Let’s say two people are matched on a number of variables. They have exactly the same fitness levels, age, weight, height, experience and sign up for their first 5 km race. Person A is really confident , has a positive mindset and believes that they finish the race within their target time.

Person B, on the other hand is worrying that they may not be able to finish in their target time, that they may get injured or that they haven’t trained enough. They do not feel very confident and feel like they will mess up.

If you believe you can — you will.

Who do you think will run the best race?

Clearly, Person A’s expectations will positively influence their behaviour for the race. It is likely that they will be more focussed, try harder to finish in their target time, use their training to help them through the race and focus on the finish line. In turn, this leads to a successful and enjoyable race.

On the other hand, Person B, is more likely to worry, have negative self-talk if there are unforeseen challenges, worry that they might get injured and worry that they may not be able to finish in their target time. So, if they fall behind slightly in the race, they are more likely to think that they can’t do it. This in turn leads to a poor performance, and a performance which was riddled with worry and anxiety, rather than being enjoyable. Two examples of two different self-fulfilling prophecies; one we label ourselves as being ‘fit and capable’ and the other we label ourselves as ‘unfit and rubbish’.

Self-fulfilling prophecies exist with all people and all situations. We label ourselves and others intentionally or unintentionally and then live up to these expectations.

Where is the evidence?

A classic study that demonstrates examples of ‘self-fulfilling prophecies’ was carried out by Rosenthal and Jacobson in the 1960s. Rosenthal & Jacobson argued that expectations can influence behaviours. In their classic study, it was predicted that teacher’s expectations of children in the classroom could influence their achievements and performance. Children were randomly assigned to teaching groups. Teachers of those assigned to the ‘bloomer’ groups were told that these children were expected to be ‘intellectual bloomers’ and do better than their classmates in relation to achievement and IQ tests.

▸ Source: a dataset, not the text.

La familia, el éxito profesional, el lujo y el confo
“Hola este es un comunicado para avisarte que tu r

They found that the those in the ‘bloomer’ groups showed statistically significant gains in IQ test and achievement. The teacher’s high expectations had led to them setting more challenging tasks, providing more support and praise and believing in those children more. Therefore, they concluded that teacher expectations can positively influence student achievement even in the youngest children. Furthermore, the attitude of the teacher and the mood could also impact on the students and their ability to believe expectations.

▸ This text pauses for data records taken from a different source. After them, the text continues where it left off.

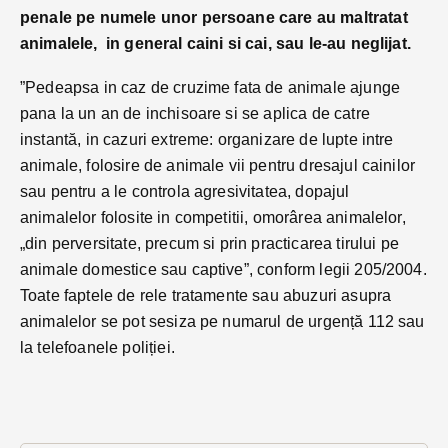
penale pe numele unor persoane care au maltratat
animalele, in general caini si cai, sau le-au neglijat.
”Pedeapsa in caz de cruzime fata de animale ajunge
pana la un an de inchisoare si se aplica de catre
instantă, in cazuri extreme: organizare de lupte intre
animale, folosire de animale vii pentru dresajul cainilor
sau pentru a le controla agresivitatea, dopajul
animalelor folosite in competitii, omorârea animalelor,
„din perversitate, precum si prin practicarea tirului pe
animale domestice sau captive”, conform legii 205/2004.
Toate faptele de rele tratamente sau abuzuri asupra
animalelor se pot sesiza pe numarul de urgență 112 sau
la telefoanele poliției.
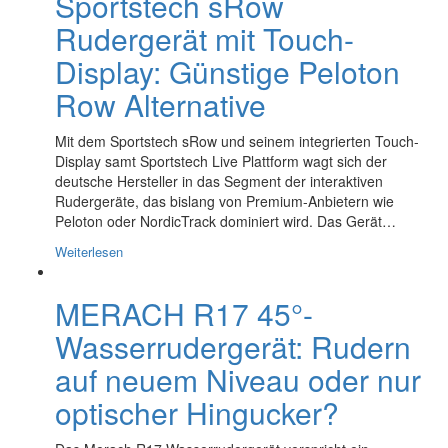
Sportstech sRow
Rudergerät mit Touch-
Display: Günstige Peloton
Row Alternative
Mit dem Sportstech sRow und seinem integrierten Touch-
Display samt Sportstech Live Plattform wagt sich der
deutsche Hersteller in das Segment der interaktiven
Rudergeräte, das bislang von Premium-Anbietern wie
Peloton oder NordicTrack dominiert wird. Das Gerät…
Weiterlesen
MERACH R17 45°-
Wasserrudergerät: Rudern
auf neuem Niveau oder nur
optischer Hingucker?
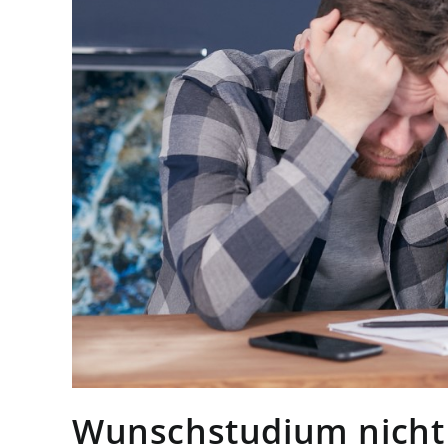
Wunschstudium nich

It is true, “you become what you think about most of the time”. Even more importantly, your subconscious mind is influenced even more by what you say to yourself out loud.

So, how can we apply this to different situations; sporting performance, employee achievement, successful management?

1) It is important to remember WE can CONTROL our thoughts and our behaviours. By adopting more positive thoughts, beliefs and expectations we CAN have more positive outcomes.

2) By adopting positive self-talk and affirmations out aloud in the morning and at night; it helps our subconscious to focus on the positive thoughts.

3) With yourself and children it is better to live up to high expectations. There is more chance of achieving them.

4) Work to develop a ‘growth mindset’. The thinking that you can do anything, as long as you devote the proper amount of effort and time effectively. Performance is not limited by your abilities and potential is not pre-determined — it can adapt, it is flexible. As soon as this mindset is adopted, you will have higher expectations of yourself and this WILL result in increased performance.

And one final note “ If we realised how powerful are thoughts are, we would never think a negative thought again.’